The Ministry of Labor and Social Security (MTSS) considers that there is a genuine drop in informality in Uruguay, as dropped 3 percentage points, to 22%, during the pandemic Y did not go back upunlike the rest of Latin America.
The MTSS and the United Nations Development Program (UNDP) presented last Friday a report on the impact of the pandemic on the labor market.
The work, carried out since June 2021 by the UnStatistics Unit of the MTSS and the senior researcher of the Institute of Economics of the Faculty of Economic Sciences and Administration (FCEA), Matías Brum, analyzed the impact of the pandemic on the national labor market —with comparative references at the regional and global levels, estimating the short, medium and long-term impacts— and also made recommendations for action on employment policies. In this context, one of the many indicators analyzed was the informality.
Part of the report’s conclusions indicate that during the pandemic Informality fell throughout Latin America, due to the fact that a good part of the informal workers left the labor market. That is, this fall it was not because there was a greater record of workers in social security.
“What was expected was that those informals then return to the labor market, and informality rose again, which is what happened throughout Latin America, reaching pre-pandemic levels (50%)Brum explained.

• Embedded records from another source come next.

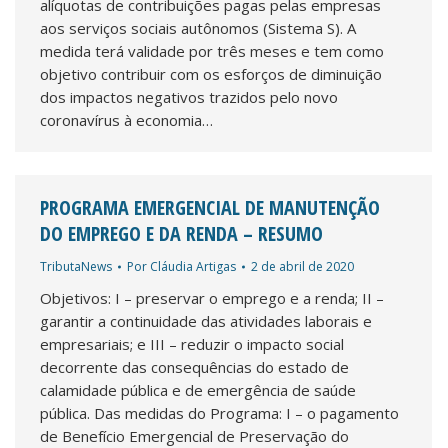
alíquotas de contribuições pagas pelas empresas
aos serviços sociais autônomos (Sistema S). A
medida terá validade por três meses e tem como
objetivo contribuir com os esforços de diminuição
dos impactos negativos trazidos pelo novo
coronavírus à economia…
PROGRAMA EMERGENCIAL DE MANUTENÇÃO
DO EMPREGO E DA RENDA – RESUMO
TributaNews
Por
Cláudia Artigas
2 de abril de 2020
Objetivos: I – preservar o emprego e a renda; II –
garantir a continuidade das atividades laborais e
empresariais; e III – reduzir o impacto social
decorrente das consequências do estado de
calamidade pública e de emergência de saúde
pública. Das medidas do Programa: I – o pagamento
de Benefício Emergencial de Preservação do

“Nevertheless, Uruguay kept its informality levels three points below pre-pandemic levels (25%)comparing the data from 2019 with that of the second quarter of 2021,” reported Brum. He also said that, according to data from the National Institute of Statistics (INE), Available as of February this year. the drop in informality continues
According to the report’s findings, the half of the drop in informality is due to structural changes in the labor marketthat is, people who changed their place of work and moved from the sector of activity in which they wereto one of more formality.
This is associated with a change in the size of the company. “The pandemic implied the loss of micro-enterprises and self-employed workers without premises, a part of these people remained inactive, and another found work in larger companies or more formal sectorsBrum added.
The Minister of Labor and Social Security, Pablo Mieres, For his part, he pointed out that “Informality fell and it had to be studied, because it deviates from the regional and even global trend. And as has been shown, there is a genuine impact, a real reduction“. The hierarch maintained that, in part, this may be related to “the pre-existing social safety net“.
“Uruguay is a country that for decades has been accumulating many growing instruments, increasingly broader in terms of coverage and social protection. In other countries, that alternative was suddenly not available or was reduced to a few people,” he said.
In this sense, he mentioned a report of the International Labor Organization (ILO) prior to the pandemic, which indicated that in Latin America only 17% of workers had unemployment risk coverage.
“If we remove Uruguay and Chile, that drops to 7%. Uruguay has, adding public workers with formal private workers, almost two thirds of coverage“, he expressed.